The Readers’ Cafe is Open

Years ago, when I first created this website to showcase my first novel, Standing on the Corner of Lost and Found, I wrote a weekly blog called Storyboard.  It was random. The topics were wide reaching news of the day and as much as possible wound back to themes I was writing about.  As a storyboard is only the outline of a story—the main action points—I  tried to get into the layers.  I wrote a post every week for over a year and decided I was spending too much time on  it. It was taking away from other writing and new projects.

This blog space is different.

Any writer worth her or his salt will tell you that reading is the most important part of learning how to write. Of course, if you aren’t a voracious reader, why would you want to write in the first place?

If you are reader… or a writer ….or both…. or just like to read about books…. or writing…. or about people who write…. or about people who read, you are in the right place.

A bit about what I’ve been up to since Storyboard

In the interim, I’ve published another novel, What Love Becomes, a poetry chapbook, Paternal Nocturne, some poetry, short fiction, book reviews and on the personal front left family, dear friends, and my extraordinary writing community to make a major life move to Florida.

It’s been both wonderful and difficult. Happy and sad. Full and lonely. The whole gamut of life forces and emotions. Yet, overall it was a good decision.

Now, we are in times no one could have predicted.  The time and space we always thought we wanted is here — and then some.  As of today, I have been sheltered at home with my husband for 48 days in hot and steamy southwest Florida where only the ibis and egrets are unaware there is a virus lurking about, taking its toll on us humans.

Lucky for me, I am a solitary person to begin with and have spent many days in front of a computer screen inventing worlds, playing with words, uncovering how I feel about myself, those around me, the world. 

I”ve tried to keep to a schedule. Deadlines have always been part of my work life. Meeting arbitrary deadlines is how I’ve been able to finish my novels and real ones are part of the freelance world. So, my day begins as it always has with a cup of coffee, journaling, and the reading of a new poem.

I signed up for a 21-day poetry workshop offered by Holly Wren Spaulding of Poetry Forge (http://www.poetryforge.us) that gave me lots of drafts to work from and a firm footing back into the writing world after a long fallow period. Every morning, there was an email in my inbox with an assignment. When that workshop ended, Holly offered pop-up Poetry as Consolation workshops. They were hour long workshops in which she read a poem, offered some writing provocations as she calls them, or prompts, and invited in a guest speaker or poet to read. Good for the soul.  My soul anyway.  Bless Zoom.

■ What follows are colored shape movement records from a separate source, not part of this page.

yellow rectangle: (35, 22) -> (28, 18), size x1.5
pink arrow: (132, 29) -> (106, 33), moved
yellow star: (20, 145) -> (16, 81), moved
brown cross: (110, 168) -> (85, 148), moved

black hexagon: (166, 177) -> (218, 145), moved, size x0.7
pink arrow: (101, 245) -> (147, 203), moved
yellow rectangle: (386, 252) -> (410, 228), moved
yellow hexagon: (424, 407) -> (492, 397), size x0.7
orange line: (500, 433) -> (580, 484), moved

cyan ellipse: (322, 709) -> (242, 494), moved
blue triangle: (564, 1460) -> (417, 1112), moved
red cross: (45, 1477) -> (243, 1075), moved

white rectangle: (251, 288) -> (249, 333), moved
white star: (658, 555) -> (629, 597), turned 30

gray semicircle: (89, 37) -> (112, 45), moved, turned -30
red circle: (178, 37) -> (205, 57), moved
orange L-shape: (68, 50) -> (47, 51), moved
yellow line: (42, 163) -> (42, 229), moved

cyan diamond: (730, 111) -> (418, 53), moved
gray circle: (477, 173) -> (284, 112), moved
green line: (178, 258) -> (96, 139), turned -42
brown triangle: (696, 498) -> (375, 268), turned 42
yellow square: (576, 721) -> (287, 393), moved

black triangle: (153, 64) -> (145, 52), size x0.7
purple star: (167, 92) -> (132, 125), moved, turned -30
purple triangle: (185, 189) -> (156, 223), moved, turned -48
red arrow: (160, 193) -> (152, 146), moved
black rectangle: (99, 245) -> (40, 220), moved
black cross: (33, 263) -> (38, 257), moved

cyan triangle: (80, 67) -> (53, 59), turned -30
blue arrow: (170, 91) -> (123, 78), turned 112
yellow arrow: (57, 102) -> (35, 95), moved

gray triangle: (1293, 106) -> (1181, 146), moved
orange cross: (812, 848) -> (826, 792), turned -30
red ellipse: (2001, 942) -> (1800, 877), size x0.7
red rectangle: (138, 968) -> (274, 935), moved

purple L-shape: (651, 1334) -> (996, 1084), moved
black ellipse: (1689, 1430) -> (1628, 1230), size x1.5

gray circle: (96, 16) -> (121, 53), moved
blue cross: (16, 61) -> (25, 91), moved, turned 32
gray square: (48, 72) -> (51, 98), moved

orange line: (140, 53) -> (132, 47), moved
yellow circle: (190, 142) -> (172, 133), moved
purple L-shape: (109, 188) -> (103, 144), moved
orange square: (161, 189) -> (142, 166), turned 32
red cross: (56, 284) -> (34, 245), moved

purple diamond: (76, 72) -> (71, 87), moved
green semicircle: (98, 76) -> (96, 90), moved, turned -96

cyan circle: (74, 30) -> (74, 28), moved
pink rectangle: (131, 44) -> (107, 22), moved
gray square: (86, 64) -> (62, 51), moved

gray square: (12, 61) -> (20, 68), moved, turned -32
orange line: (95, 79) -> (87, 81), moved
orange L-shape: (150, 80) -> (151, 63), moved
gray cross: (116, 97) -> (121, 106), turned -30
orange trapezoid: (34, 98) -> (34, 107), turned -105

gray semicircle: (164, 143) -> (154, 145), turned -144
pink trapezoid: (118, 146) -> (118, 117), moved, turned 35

Doing something that feels right or familiar even in these diminished circumstances.  Yes!

So we’ve found new ways to deal with our isolation.  Zoom is now our social and work lifeline.  I can still do yoga with little squares of peoples’ faces and heads bowing and an instructor trying to simulate the vibe of a studio. Or attend an art class. Or a talk on the fate of Broadway (as if anybody knows that). I can FaceTime with friends and family on the phone.  Now if they can figure out how to simulate touch, we’ll really be in business!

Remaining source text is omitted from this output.